Bitcoin functions on a technology called blockchain, which allows people to transfer assets for just a fraction of the time and money it would take to make the same transaction through traditional financial institutions. For that reason, many have pointed to blockchain as one of the most important technological advances of this decade. Blockchain is useful not just for cryptocurrency transfers, but as a ledger-like technology. And it is applicable to several other industries as well. Everything from the way stocks are traded to how contracts are negotiated could be changed via blockchain.
Bitcoin itself also has a large growth runway as people get more comfortable using it. We’ve already seen everything from Bitcoin ATMs to big-name retailers accepting the cryptocurrency as a valid payment. That’s good news for bitcoin investors. The coins will only become more valuable as the currency catches on and grows in popularity.
Perhaps the biggest con for Bitcoin is the general public’s lack of understanding surrounding the cryptocurrency. Several studies have shown that people — including bitcoin users — don’t really understand how the cryptocurrency works and whether or not it’s secure.
That’s a problem. In order for more people to adopt and become comfortable with bitcoin, they will almost certainly need to understand it. Additionally, the digital currency already has a poor reputation regarding safety, so understanding how to protect and use bitcoins wisely is paramount to it’s expansion.
Another big reason Bitcoin is considered transformative is that the blockchain protects against things like identity theft and payment fraud more thoroughly than a credit-card transaction ever could. As the coins are digital, they can’t be counterfeited. This takes a way some of the risk that traditional transactions carry.
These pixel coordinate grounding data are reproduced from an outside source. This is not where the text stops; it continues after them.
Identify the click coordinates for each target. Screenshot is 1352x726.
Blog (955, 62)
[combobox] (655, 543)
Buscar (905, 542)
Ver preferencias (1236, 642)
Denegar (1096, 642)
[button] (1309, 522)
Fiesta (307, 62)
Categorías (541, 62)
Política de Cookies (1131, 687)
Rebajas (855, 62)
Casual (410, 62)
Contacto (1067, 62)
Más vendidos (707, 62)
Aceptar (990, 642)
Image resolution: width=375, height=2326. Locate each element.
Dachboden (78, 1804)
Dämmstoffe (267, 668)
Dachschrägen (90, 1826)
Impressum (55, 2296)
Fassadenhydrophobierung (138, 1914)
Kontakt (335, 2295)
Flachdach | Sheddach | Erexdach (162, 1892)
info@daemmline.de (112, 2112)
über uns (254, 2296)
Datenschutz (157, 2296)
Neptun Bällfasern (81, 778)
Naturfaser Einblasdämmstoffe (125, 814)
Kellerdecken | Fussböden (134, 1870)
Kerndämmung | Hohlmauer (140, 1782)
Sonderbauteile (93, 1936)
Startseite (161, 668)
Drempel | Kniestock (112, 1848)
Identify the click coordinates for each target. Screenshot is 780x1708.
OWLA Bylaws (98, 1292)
Not only that, but payments via bitcoin are more secure for buyers than credit card charges. Paying via bitcoin allows a buyer to send exactly the amount required — giving the merchant no access to the rest of their funds.
Credit card payments give merchants access to an entire line of credit for any amount. This leaves the door open for hackers and dishonest merchants to pull as much as they want from a buyer’s account.
When discussing the pros and cons of bitcoin, safety falls in both categories.
Bitcoin transactions require just the buyer’s coin wallet ID — rather than their name and contact details. Thus, they offer a degree of anonymity that traditional transactions don’t. While some tout this as a pro for bitcoin, it’s also why some investors view cryptocurrencies negatively.
Many worry that cryptocurrencies are becoming a sort of ‘underworld’ where seedy dealings can take place because this anonymity. That has contributed to consumers’ hesitation to adopt the currency. And it’s given regulators reason to warn against getting involved in bitcoin without fully understanding it.
Investing In Light of the Pros and Cons of Bitcoin
In theory, bitcoin looks like a great opportunity to jump on a new technology before it gains momentum — but in practice things are much murkier. Bitcoin prices have proven to be extremely volatile. And as they don’t offer any of the kind of valuation metrics that stocks do, it’s difficult to estimate where prices are going. Analysts are all over the shop with bitcoin 2018 predictions, making it difficult to gauge where the cryptocurrency is heading.
There are plenty of other ways to add cryptocurrencies to your portfolio without owning them outright though. The closest you can get without buying them would be through an investment like the Bitcoin Investment Trust (OTCMKTS:GBTC). The trust behaves similarly to an ETF by buying and holding on to bitcoins. That means investors who buy shares will benefit should bitcoin prices rise. Investors can also purchase futures contracts to bet on bitcoin prices.
However, perhaps the safest way to add bitcoin to your investment strategy is to choose a publicly traded company that has been making bets in the cryptocurrency space.
Overstock.com Inc (NASDAQ:OSTK) is the most notable example, the company has been shedding its traditional e-commerce business to become completely reliant on the cryptocurrency industry. If you’re looking for something even safer, consider a company like IBM (NYSE:IBM) which has been working to develop new uses for blockchain or NVIDIA Corporation (NASDAQ:NVDA) which makes chips used by bitcoin miners.
As of this writing Laura Hoy did not hold a position in any of the aforementioned securities.